Since 2H 2023, the PRC government eased policies in the real estate sector. In 2024, Shanghai introduced two major rounds of policy easing, including relaxing purchase restrictions, lowering down payment requirements and reducing mortgage interest rates in end May and September, respectively. These measures have led to improved sentiment and a stabilisation of resale prices.
The newly acquired development site is in Huangpu District, the heart of Shanghai, known for having the highest average residential new sales prices among all Shanghai districts.
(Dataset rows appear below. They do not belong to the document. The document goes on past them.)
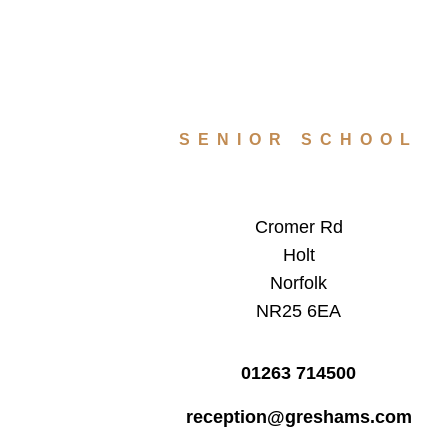
SENIOR SCHOOL
Cromer Rd
Holt
Norfolk
NR25 6EA
01263 714500
reception@greshams.com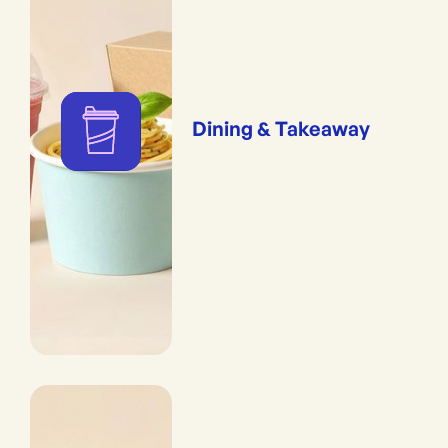
Dining & Takeaway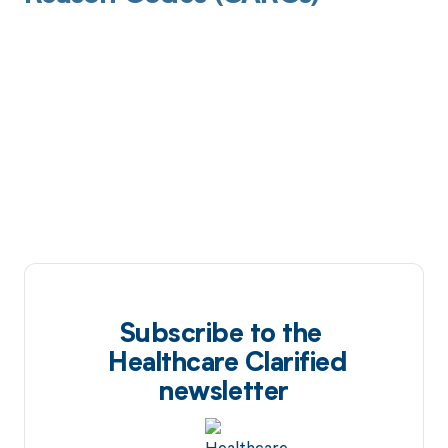
Subscribe to the
Healthcare Clarified
newsletter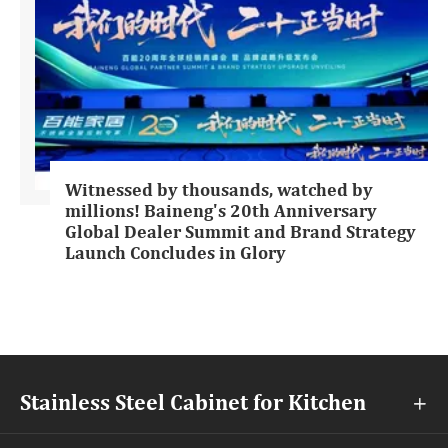
Witnessed by thousands, watched by
millions! Baineng's 20th Anniversary
Global Dealer Summit and Brand Strategy
Launch Concludes in Glory
Stainless Steel Cabinet for Kitchen
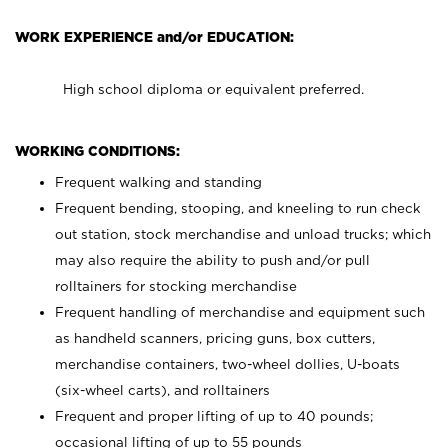
WORK EXPERIENCE and/or EDUCATION:
High school diploma or equivalent preferred.
WORKING CONDITIONS:
Frequent walking and standing
Frequent bending, stooping, and kneeling to run check
out station, stock merchandise and unload trucks; which
may also require the ability to push and/or pull
rolltainers for stocking merchandise
Frequent handling of merchandise and equipment such
as handheld scanners, pricing guns, box cutters,
merchandise containers, two-wheel dollies, U-boats
(six-wheel carts), and rolltainers
Frequent and proper lifting of up to 40 pounds;
occasional lifting of up to 55 pounds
The site is close to various amenities such as Xintiandi, K11 Shopping Mall, Shanghai Experimental Primary School (上海市实验小学), Shanghai Jiao Tong University School of Medicine (上海交通大学医学院), Ruijin Hospital (瑞金医院) and Taipingqiao Park (太平桥公园).
This acquisition aligns with the Group’s focus on key cities in China. Given the prime location and the rarity of villa products in central Shanghai, the Group is confident in the demand for residential units in this project. In addition, the boutique hotel and ancillary retail spaces to be developed in this prime site are expected to become valuable core assets.
CDL remains a long-term investor in China, confident in the fundamentals, resilience and growth of the economy. Since CDL entered China in 2010, the Group has amassed over 5,500 residential and commercial units for sale. It has also grown its leasing portfolio, having developed and acquired over 350,000 sqm of commercial space.
The Group reported net gearing (including fair value of investment properties) of 69.2% as at 30 June 2024, and this investment is expected to raise its proforma net gearing by 3.3% to 72.5%. As at 1H 2024, the Group's total assets (including fair value of investment properties and hotels) stood at S$33 billion, with China accounting for 10%. The pro forma segmentation will increase to 14%.